Exercise material:
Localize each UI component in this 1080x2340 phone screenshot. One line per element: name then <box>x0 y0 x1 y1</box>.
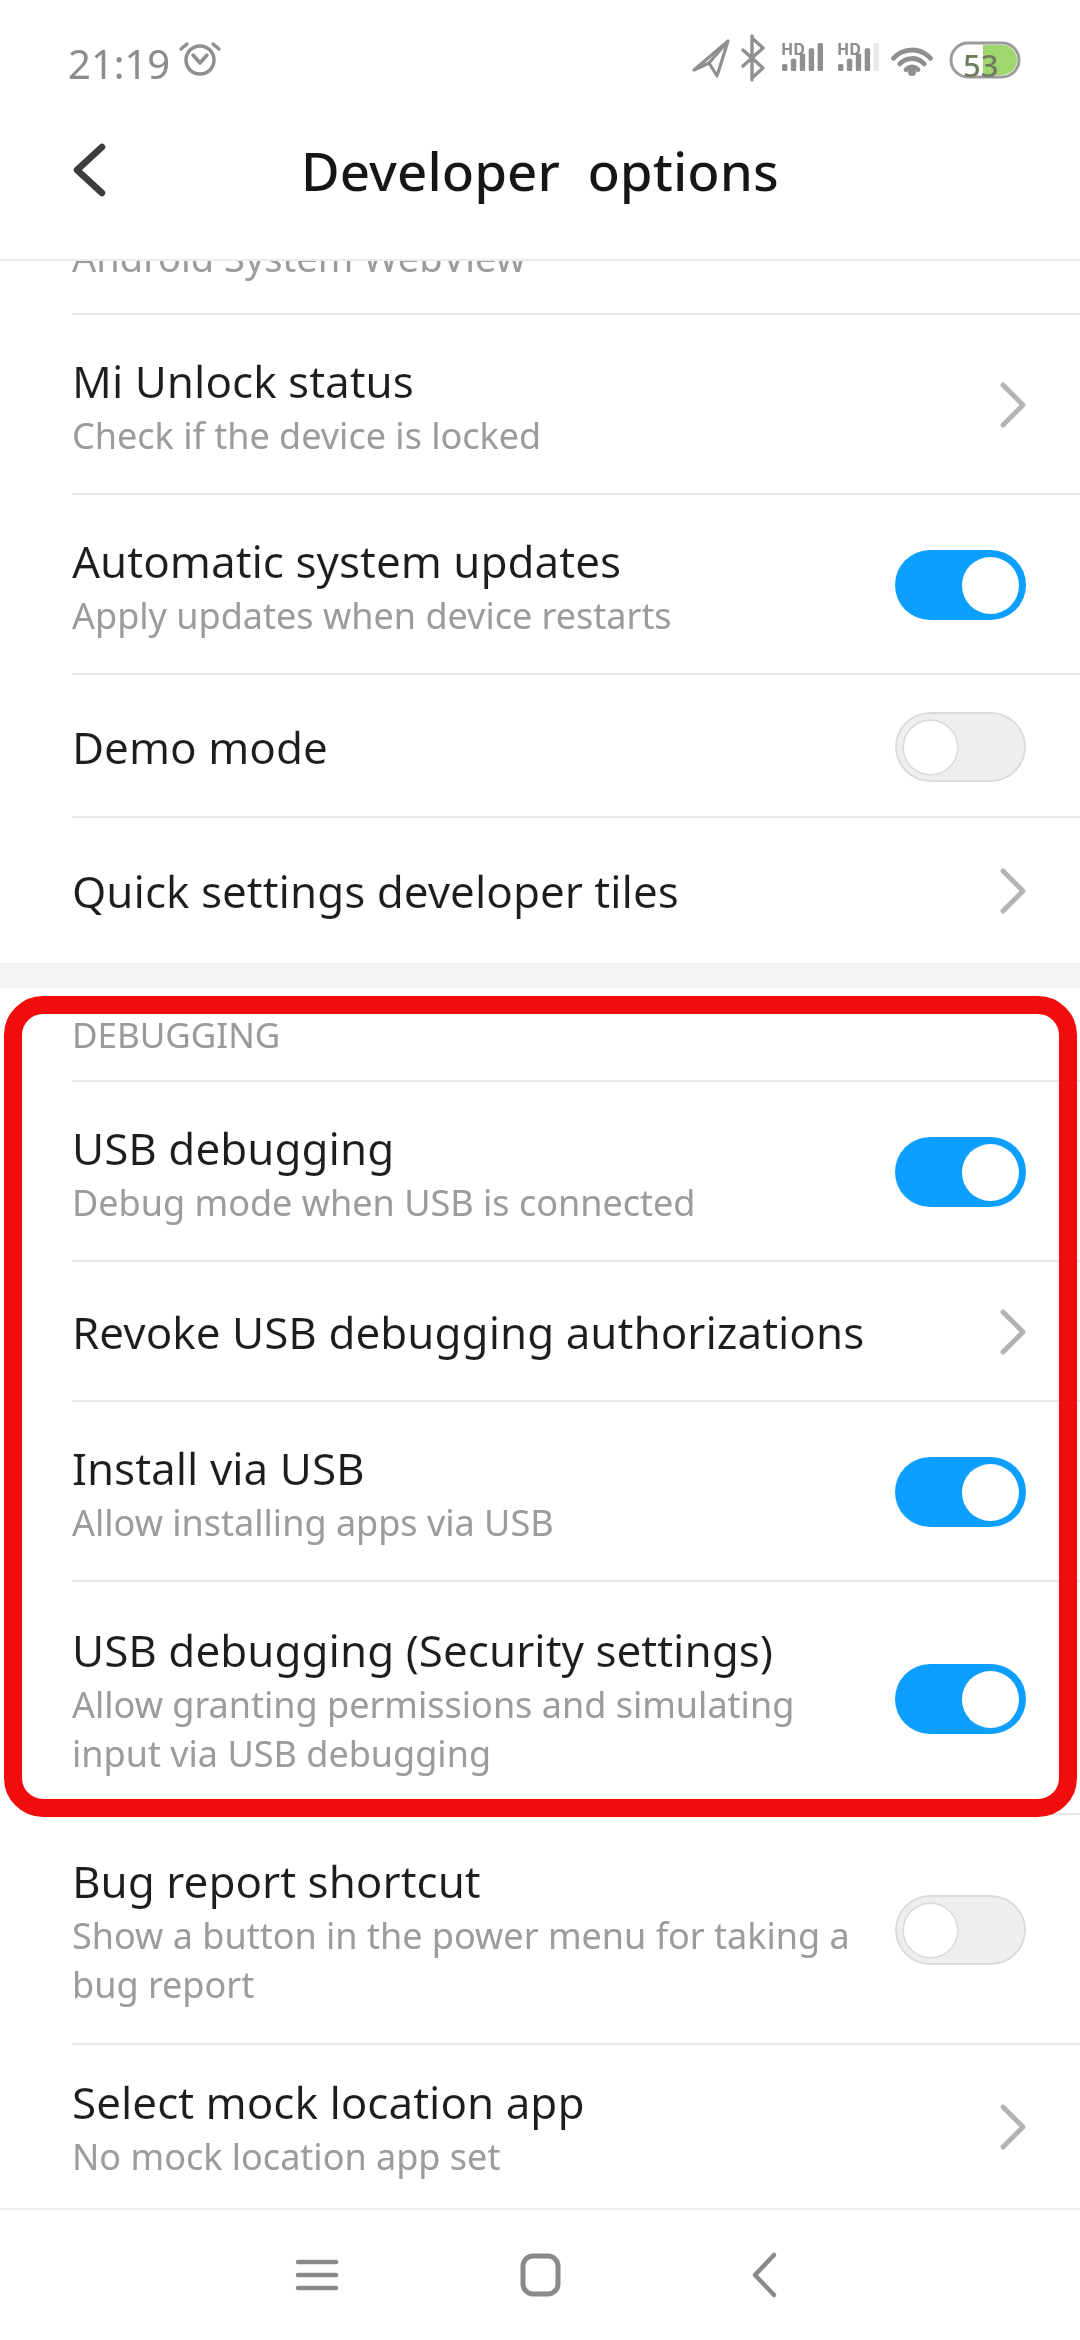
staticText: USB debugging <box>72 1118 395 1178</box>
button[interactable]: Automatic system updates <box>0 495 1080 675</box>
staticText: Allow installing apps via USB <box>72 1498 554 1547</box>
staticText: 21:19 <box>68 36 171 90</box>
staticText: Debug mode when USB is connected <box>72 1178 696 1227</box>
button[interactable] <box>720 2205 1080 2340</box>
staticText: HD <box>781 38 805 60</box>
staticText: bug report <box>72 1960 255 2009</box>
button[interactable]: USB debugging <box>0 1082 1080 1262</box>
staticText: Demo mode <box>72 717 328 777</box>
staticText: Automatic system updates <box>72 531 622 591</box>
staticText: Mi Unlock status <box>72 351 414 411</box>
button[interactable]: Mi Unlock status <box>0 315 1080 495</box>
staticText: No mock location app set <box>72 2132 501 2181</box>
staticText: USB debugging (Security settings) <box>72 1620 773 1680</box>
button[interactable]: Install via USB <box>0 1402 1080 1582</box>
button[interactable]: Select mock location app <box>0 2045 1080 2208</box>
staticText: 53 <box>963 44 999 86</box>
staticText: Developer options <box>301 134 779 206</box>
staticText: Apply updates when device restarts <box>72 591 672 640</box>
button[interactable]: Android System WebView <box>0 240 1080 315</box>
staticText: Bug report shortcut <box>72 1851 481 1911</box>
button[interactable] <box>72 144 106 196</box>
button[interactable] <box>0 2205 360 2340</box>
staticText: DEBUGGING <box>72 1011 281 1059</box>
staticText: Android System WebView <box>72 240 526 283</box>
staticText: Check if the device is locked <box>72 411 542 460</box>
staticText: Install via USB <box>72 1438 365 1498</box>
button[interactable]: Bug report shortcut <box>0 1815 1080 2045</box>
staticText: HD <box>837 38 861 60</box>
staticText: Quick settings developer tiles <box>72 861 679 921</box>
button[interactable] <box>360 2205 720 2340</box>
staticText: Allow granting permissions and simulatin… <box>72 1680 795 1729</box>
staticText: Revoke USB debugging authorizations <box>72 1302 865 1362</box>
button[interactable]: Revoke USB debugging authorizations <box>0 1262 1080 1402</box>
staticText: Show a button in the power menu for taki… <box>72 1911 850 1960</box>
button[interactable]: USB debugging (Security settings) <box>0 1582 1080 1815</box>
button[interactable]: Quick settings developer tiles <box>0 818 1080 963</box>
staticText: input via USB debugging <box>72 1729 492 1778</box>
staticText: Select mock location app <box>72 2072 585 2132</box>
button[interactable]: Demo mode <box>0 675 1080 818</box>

--

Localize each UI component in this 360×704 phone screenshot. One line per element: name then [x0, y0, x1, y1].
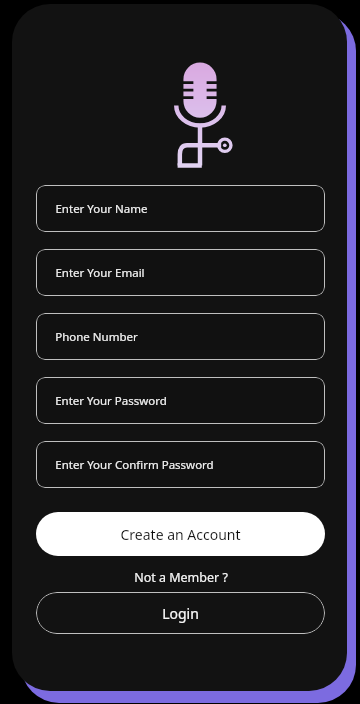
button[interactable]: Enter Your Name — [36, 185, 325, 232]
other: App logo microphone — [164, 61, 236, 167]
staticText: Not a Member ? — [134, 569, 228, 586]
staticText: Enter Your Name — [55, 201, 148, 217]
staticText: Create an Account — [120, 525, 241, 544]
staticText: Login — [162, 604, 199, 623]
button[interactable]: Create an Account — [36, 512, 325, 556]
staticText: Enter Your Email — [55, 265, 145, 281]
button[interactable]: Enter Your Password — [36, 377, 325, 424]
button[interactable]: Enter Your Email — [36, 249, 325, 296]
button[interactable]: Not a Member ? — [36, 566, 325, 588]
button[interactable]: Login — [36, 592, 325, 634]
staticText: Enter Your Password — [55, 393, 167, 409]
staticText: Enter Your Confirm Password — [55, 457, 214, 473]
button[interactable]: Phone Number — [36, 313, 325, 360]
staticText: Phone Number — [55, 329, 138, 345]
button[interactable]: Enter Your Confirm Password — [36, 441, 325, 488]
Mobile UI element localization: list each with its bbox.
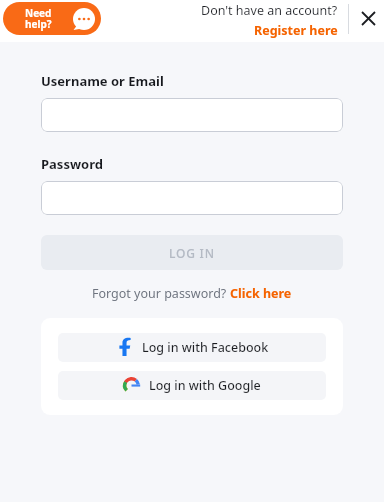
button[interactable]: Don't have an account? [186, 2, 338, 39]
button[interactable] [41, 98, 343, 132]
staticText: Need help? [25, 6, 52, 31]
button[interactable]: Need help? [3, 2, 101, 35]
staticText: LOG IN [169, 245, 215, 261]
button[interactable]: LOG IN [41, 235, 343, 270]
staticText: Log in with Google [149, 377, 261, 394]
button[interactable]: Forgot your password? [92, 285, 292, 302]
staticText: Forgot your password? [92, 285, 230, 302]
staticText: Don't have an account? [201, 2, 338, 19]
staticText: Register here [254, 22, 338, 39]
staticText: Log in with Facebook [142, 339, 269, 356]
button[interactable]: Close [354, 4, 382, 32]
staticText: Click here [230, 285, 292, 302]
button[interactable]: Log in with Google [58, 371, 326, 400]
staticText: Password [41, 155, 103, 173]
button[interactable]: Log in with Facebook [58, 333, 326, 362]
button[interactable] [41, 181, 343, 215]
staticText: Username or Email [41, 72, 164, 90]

---

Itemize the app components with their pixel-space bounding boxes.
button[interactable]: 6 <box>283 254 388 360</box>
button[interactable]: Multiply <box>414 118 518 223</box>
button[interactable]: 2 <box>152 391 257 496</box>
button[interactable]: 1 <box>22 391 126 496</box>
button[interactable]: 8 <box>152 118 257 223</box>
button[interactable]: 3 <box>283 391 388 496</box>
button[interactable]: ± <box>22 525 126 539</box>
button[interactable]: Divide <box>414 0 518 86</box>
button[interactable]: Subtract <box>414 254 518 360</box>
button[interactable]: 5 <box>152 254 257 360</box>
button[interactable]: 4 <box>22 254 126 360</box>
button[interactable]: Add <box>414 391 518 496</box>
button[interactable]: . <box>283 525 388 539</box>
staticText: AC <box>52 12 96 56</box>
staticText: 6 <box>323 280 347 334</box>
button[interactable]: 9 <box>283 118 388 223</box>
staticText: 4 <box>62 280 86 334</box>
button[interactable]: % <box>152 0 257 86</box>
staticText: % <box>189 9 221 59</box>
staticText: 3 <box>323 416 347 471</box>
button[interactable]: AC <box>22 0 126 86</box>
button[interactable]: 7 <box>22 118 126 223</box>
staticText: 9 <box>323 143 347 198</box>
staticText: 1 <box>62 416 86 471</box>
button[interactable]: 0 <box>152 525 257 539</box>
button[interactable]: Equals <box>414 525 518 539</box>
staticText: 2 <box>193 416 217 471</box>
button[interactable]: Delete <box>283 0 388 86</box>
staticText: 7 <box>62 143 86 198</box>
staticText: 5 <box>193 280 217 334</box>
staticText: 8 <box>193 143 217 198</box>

Work required: Look through the entries above and report each line where the string "Demo" occurs.

Result for this task:
staticText: Demo mode <box>72 717 328 777</box>
button[interactable]: Demo mode <box>0 675 1080 818</box>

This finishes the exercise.